The Eligibility Conference

Once the evaluation is completed, you, a group of school professionals, and any private providers you choose to assist you advocating for your child will meet to interpret your child’s evaluation results. Together you decide if your child has a disability and is eligible for special education and related services as defined by the Individuals with Disabilities Education Act (IDEA).

 

If the group decides that your child has qualifies for special education, an Individualized Education Plan (IEP) will be written either at the same meeting or a later one scheduled within 30 school days.

Consider asking for the eligibility conference to be separate from the Individualized Education Program (IEP) meeting.

  • Whether your child is eligible for special education services will be determined at the eligibility conference. Most of the time schools request that the eligibility and IEP meetings be held together so that assessment can be directly linked to any changes needed in your child’s education.

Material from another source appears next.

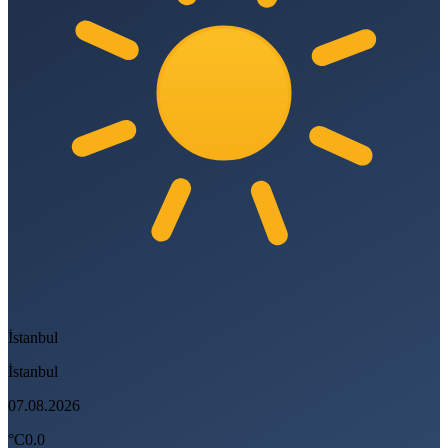
İstanbul
İstanbul
07.08.2026
°C
0.0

  • Considering the amount of information to be discussed and absorbed especially during the initial eligibility conference, you may want to have the meetings separated so that you can prepare for each meeting.

Request and read the evaluation report before the conference.

  • You need to understand the assessments that were performed, why they were performed and what they indicate. If necessary meet with the school professional who conducted the testing and have him/her explain it to you.

  • Discuss it with your child’s outside providers before the conference and consider having them accompany you to the meeting.

If the report indicates that the child has a disability, the disability must impact the child’s school performance in order for him or her to qualify for an IEP.

  • Not every disability qualifies a child for special education. You should make sure you understand how a child’s particular disability impacts his or her performance. Be prepared to gather information and discuss how you think your child’s disability impacts his/her educational performance.

  • Depending on the services needed, a 504 Plan may be more appropriate for your child than an IEP.

Consider whether the special education category selected for your child is the one most appropriate.

  • Your child may be eligible for services under more than one special education category. The team will consider  the options and choose the most appropriate category.

  • Your child’s specific needs will be addressed by the IEP regardless of the category under which he/she is eligible.